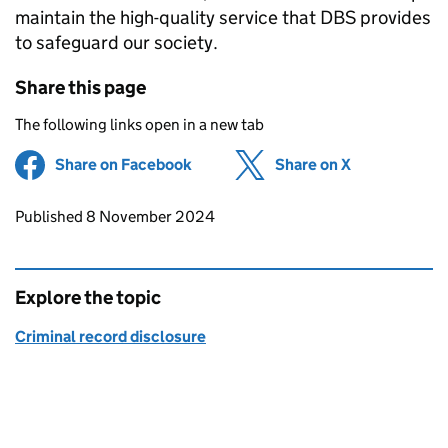
maintain the high-quality service that DBS provides
to safeguard our society.
Share this page
The following links open in a new tab
Share on Facebook
(opens in new tab)
Share on X
(opens in ne
Updates to this page
Published 8 November 2024
Explore the topic
Criminal record disclosure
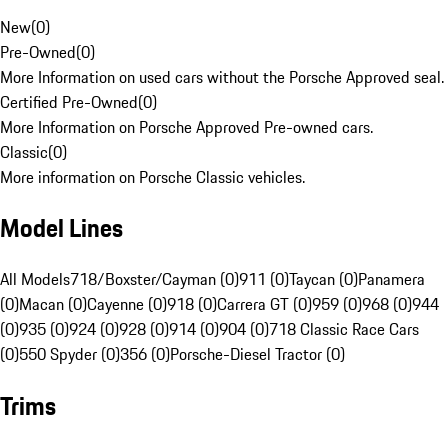
New
(
0
)
Pre-Owned
(
0
)
More Information on used cars without the Porsche Approved seal.
Certified Pre-Owned
(
0
)
More Information on Porsche Approved Pre-owned cars.
Classic
(
0
)
More information on Porsche Classic vehicles.
Model Lines
All Models
718/Boxster/Cayman (0)
911 (0)
Taycan (0)
Panamera
(0)
Macan (0)
Cayenne (0)
918 (0)
Carrera GT (0)
959 (0)
968 (0)
944
(0)
935 (0)
924 (0)
928 (0)
914 (0)
904 (0)
718 Classic Race Cars
(0)
550 Spyder (0)
356 (0)
Porsche-Diesel Tractor (0)
Trims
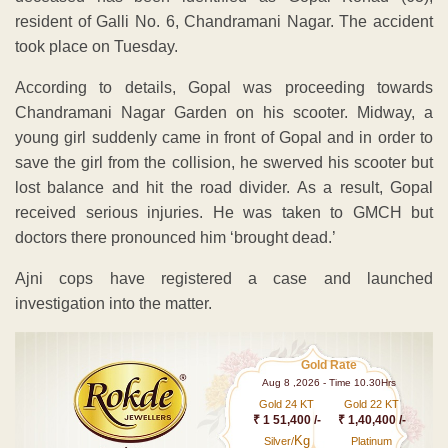
resident of Galli No. 6, Chandramani Nagar. The accident
took place on Tuesday.
According to details, Gopal was proceeding towards
Chandramani Nagar Garden on his scooter. Midway, a
young girl suddenly came in front of Gopal and in order to
save the girl from the collision, he swerved his scooter but
lost balance and hit the road divider. As a result, Gopal
received serious injuries. He was taken to GMCH but
doctors there pronounced him ‘brought dead.’
Ajni cops have registered a case and launched
investigation into the matter.
Gold Rate
Aug 8 ,2026 - Time 10.30Hrs
Gold 24 KT
Gold 22 KT
₹ 1 51,400 /-
₹ 1,40,400 /-
Kg
Silver/
Platinum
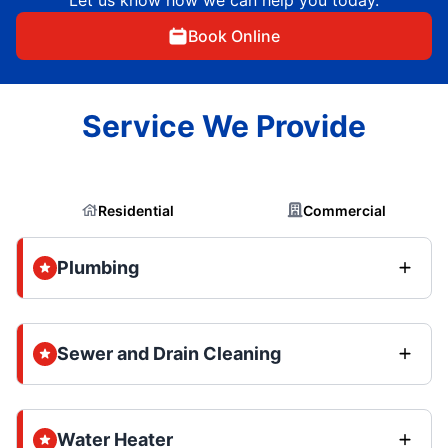
Book Online
Service We Provide
Residential
Commercial
Plumbing
Sewer and Drain Cleaning
Water Heater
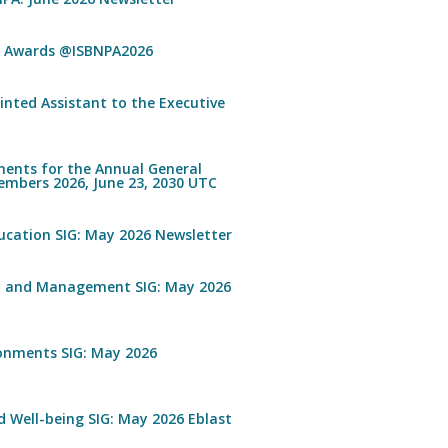
n Awards @ISBNPA2026
inted Assistant to the Executive
ents for the Annual General
embers 2026, June 23, 2030 UTC
ucation SIG: May 2026 Newsletter
n and Management SIG: May 2026
ronments SIG: May 2026
 Well-being SIG: May 2026 Eblast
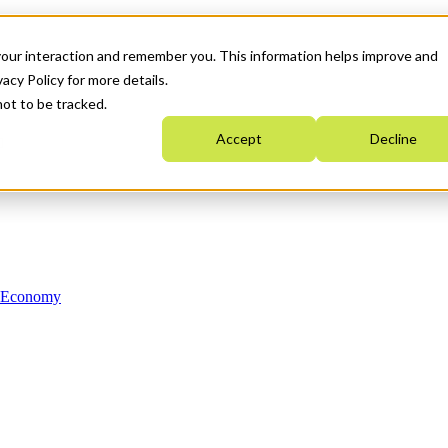
your interaction and remember you. This information helps improve and
acy Policy for more details.
not to be tracked.
Accept
Decline
n Economy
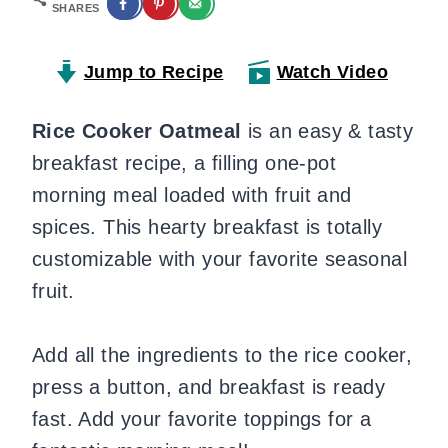
SHARES
Jump to Recipe
Watch Video
Rice Cooker Oatmeal
is an easy & tasty
breakfast recipe, a filling one-pot
morning meal loaded with fruit and
spices. This hearty breakfast is totally
customizable with your favorite seasonal
fruit.
Add all the ingredients to the rice cooker,
press a button, and breakfast is ready
fast. Add your favorite toppings for a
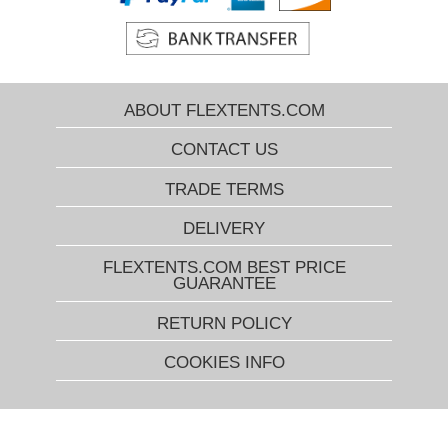
ABOUT FLEXTENTS.COM
CONTACT US
TRADE TERMS
DELIVERY
FLEXTENTS.COM BEST PRICE
GUARANTEE
RETURN POLICY
COOKIES INFO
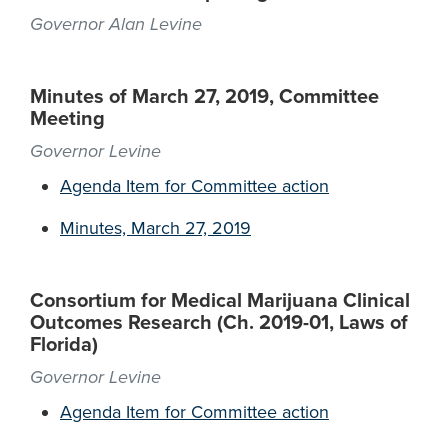
Governor Alan Levine
Minutes of March 27, 2019, Committee
Meeting
Governor Levine
Agenda Item for Committee action
Minutes, March 27, 2019
Consortium for Medical Marijuana Clinical
Outcomes Research (Ch. 2019-01, Laws of
Florida)
Governor Levine
Agenda Item for Committee action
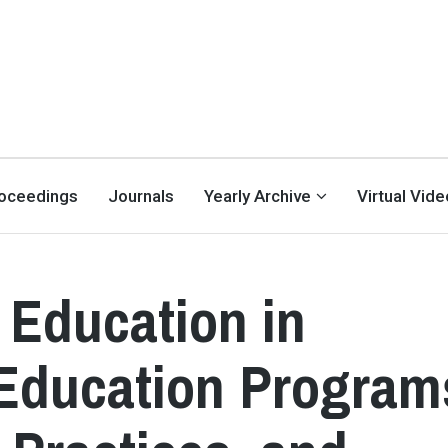
oceedings
Journals
Yearly Archive
Virtual Vid
Education in
ducation Program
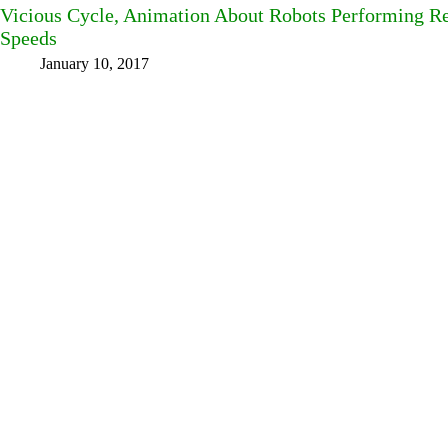
Vicious Cycle, Animation About Robots Performing Rep
Speeds
January 10, 2017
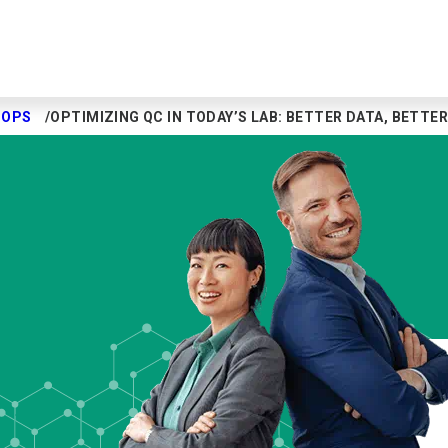
HOPS
OPTIMIZING QC IN TODAY’S LAB: BETTER DATA, BETT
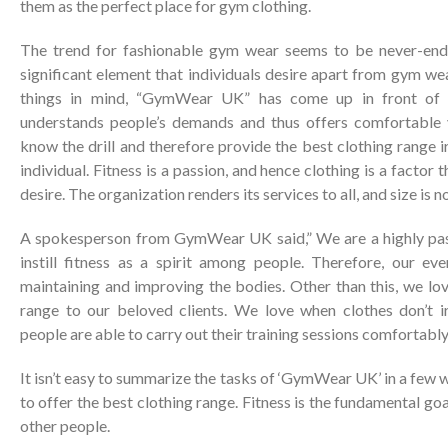
them as the perfect place for gym clothing.
The trend for fashionable gym wear seems to be never-end
significant element that individuals desire apart from gym wea
things in mind, “GymWear UK” has come up in front of al
understands people’s demands and thus offers comfortable 
know the drill and therefore provide the best clothing range i
individual. Fitness is a passion, and hence clothing is a factor 
desire. The organization renders its services to all, and size is n
A spokesperson from GymWear UK said,” We are a highly pass
instill fitness as a spirit among people. Therefore, our ev
maintaining and improving the bodies. Other than this, we lov
range to our beloved clients. We love when clothes don’t ir
people are able to carry out their training sessions comfortably
It isn’t easy to summarize the tasks of ‘GymWear UK’ in a few 
to offer the best clothing range. Fitness is the fundamental goal 
other people.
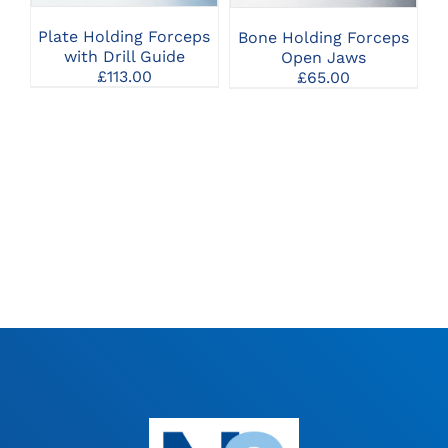
VARIANTS.
VARIANTS.
THE
THE
Plate Holding Forceps
Bone Holding Forceps
OPTIONS
OPTIONS
with Drill Guide
Open Jaws
MAY
MAY
£
113.00
£
65.00
BE
BE
CHOSEN
CHOSEN
ON
ON
THE
THE
PRODUCT
PRODUCT
PAGE
PAGE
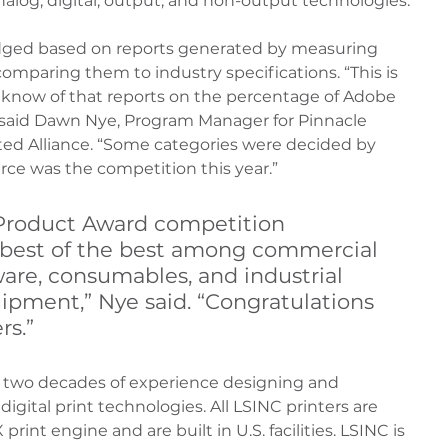
alog, digital, output, and non-output technologies.
dged based on reports generated by measuring 
omparing them to industry specifications. “This is 
 know of that reports on the percentage of Adobe 
” said Dawn Nye, Program Manager for Pinnacle 
ed Alliance. “Some categories were decided by 
ierce was the competition this year.”
Product Award competition 
 best of the best among commercial 
are, consumables, and industrial 
ipment,” Nye said. “Congratulations 
rs.”
 two decades of experience designing and 
igital print technologies. All LSINC printers are 
int engine and are built in U.S. facilities. LSINC is 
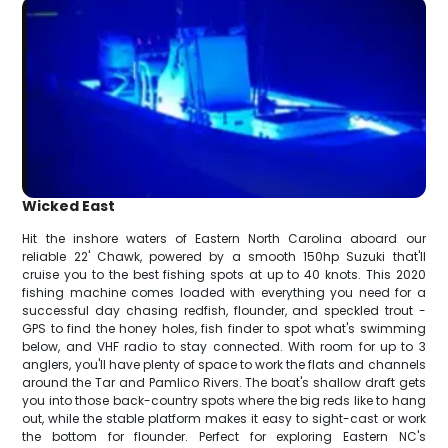
Wicked East
Hit the inshore waters of Eastern North Carolina aboard our
reliable 22' Chawk, powered by a smooth 150hp Suzuki that'll
cruise you to the best fishing spots at up to 40 knots. This 2020
fishing machine comes loaded with everything you need for a
successful day chasing redfish, flounder, and speckled trout -
GPS to find the honey holes, fish finder to spot what's swimming
below, and VHF radio to stay connected. With room for up to 3
anglers, you'll have plenty of space to work the flats and channels
around the Tar and Pamlico Rivers. The boat's shallow draft gets
you into those back-country spots where the big reds like to hang
out, while the stable platform makes it easy to sight-cast or work
the bottom for flounder. Perfect for exploring Eastern NC's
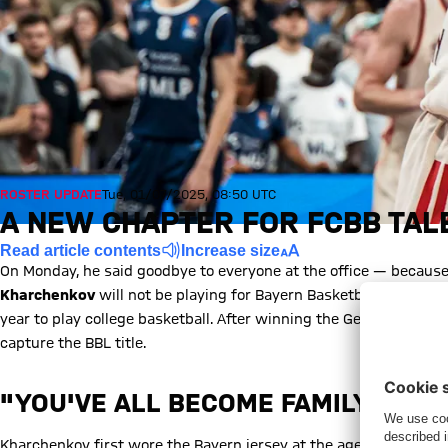
ROSTER UPDATE
Tue, 01/07/2025, 08:50 UTC
A NEW CHAPTER FOR FCBB TA
Read article contents
Increase size
On Monday, he said goodbye to everyone at the office — because
Kharchenkov
will not be playing for Bayern Basketball next seas
year to play college basketball. After winning the German U19 
capture the BBL title.
"YOU'VE ALL BECOME FAMILY TO M
Kharchenkov first wore the Bayern jersey at the age of twelve a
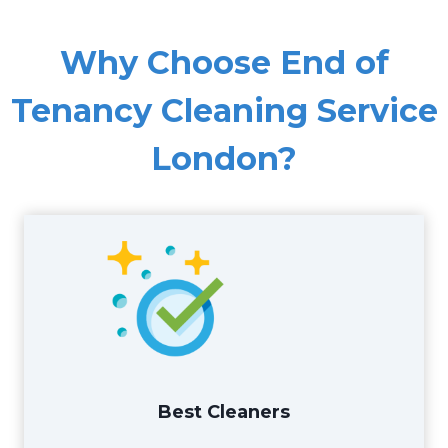
Why Choose End of
Tenancy Cleaning Service
London?
Best Cleaners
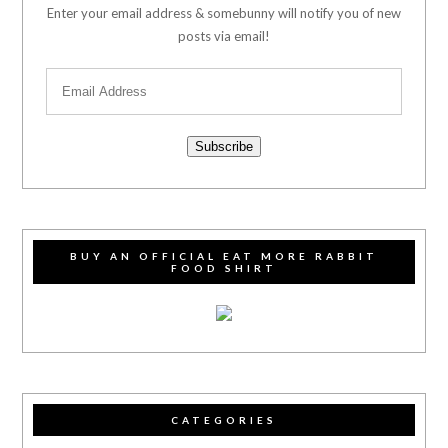
Enter your email address & somebunny will notify you of new
posts via email!
Subscribe
BUY AN OFFICIAL EAT MORE RABBIT
FOOD SHIRT
CATEGORIES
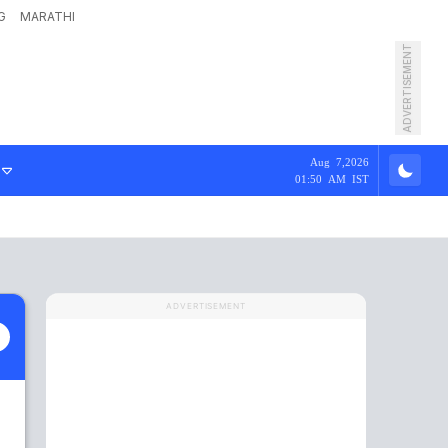
G
MARATHI
ADVERTISEMENT
Aug 7,2026
01:50 AM IST
ADVERTISEMENT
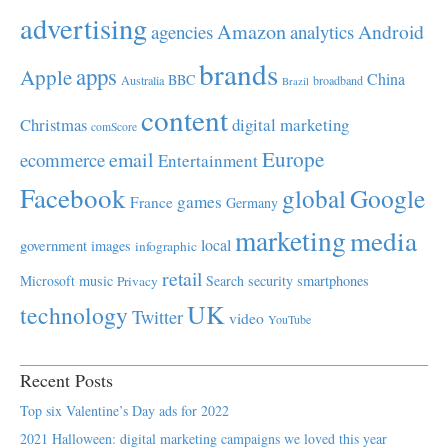
advertising
Amazon
Android
agencies
analytics
brands
apps
Apple
China
BBC
Australia
broadband
Brazil
content
Christmas
digital marketing
comScore
Europe
email
ecommerce
Entertainment
Facebook
global
Google
games
France
Germany
marketing
media
local
government
images
infographic
retail
Microsoft
music
Search
security
smartphones
Privacy
UK
technology
Twitter
video
YouTube
Recent Posts
Top six Valentine’s Day ads for 2022
2021 Halloween: digital marketing campaigns we loved this year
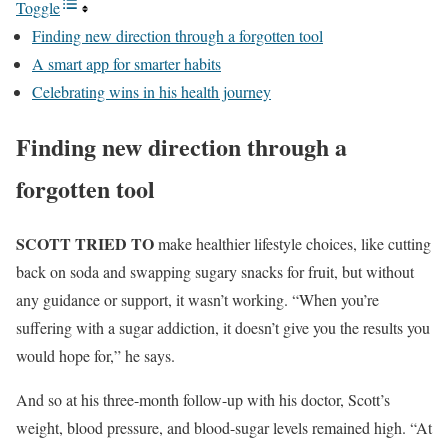
Toggle
Finding new direction through a forgotten tool
A smart app for smarter habits
Celebrating wins in his health journey
Finding new direction through a
forgotten tool
SCOTT TRIED TO
make healthier lifestyle choices, like cutting
back on soda and swapping sugary snacks for fruit, but without
any guidance or support, it wasn’t working. “When you’re
suffering with a sugar addiction, it doesn’t give you the results you
would hope for,” he says.
And so at his three-month follow-up with his doctor, Scott’s
weight, blood pressure, and blood-sugar levels remained high. “At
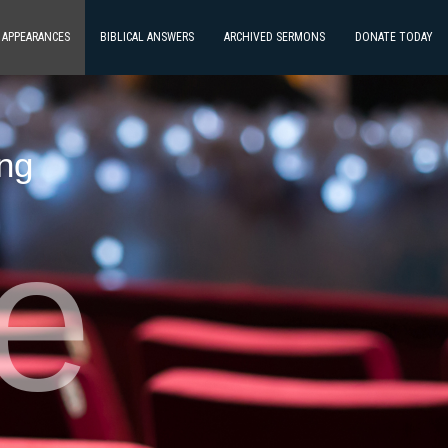
E APPEARANCES
BIBLICAL ANSWERS
ARCHIVED SERMONS
DONATE TODAY
ing
ve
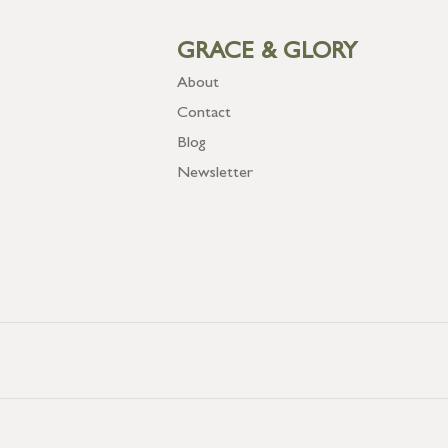
GRACE & GLORY
About
Contact
Blog
Newsletter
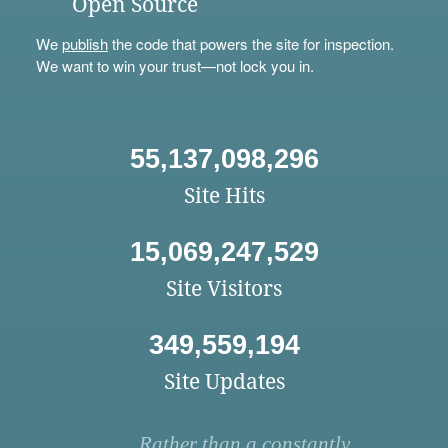
Open Source
We
publish
the code that powers the site for inspection.
We want to win your trust—not lock you in.
55,137,098,296
Site Hits
15,069,247,529
Site Visitors
349,559,194
Site Updates
Rather than a constantly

========

→ **What to produce**:
Copy out every line from the data above in which the word "Classic" occurs.

→ **Answer box**:
Classic
More information on Porsche Classic vehicles.
718 Classic Race Cars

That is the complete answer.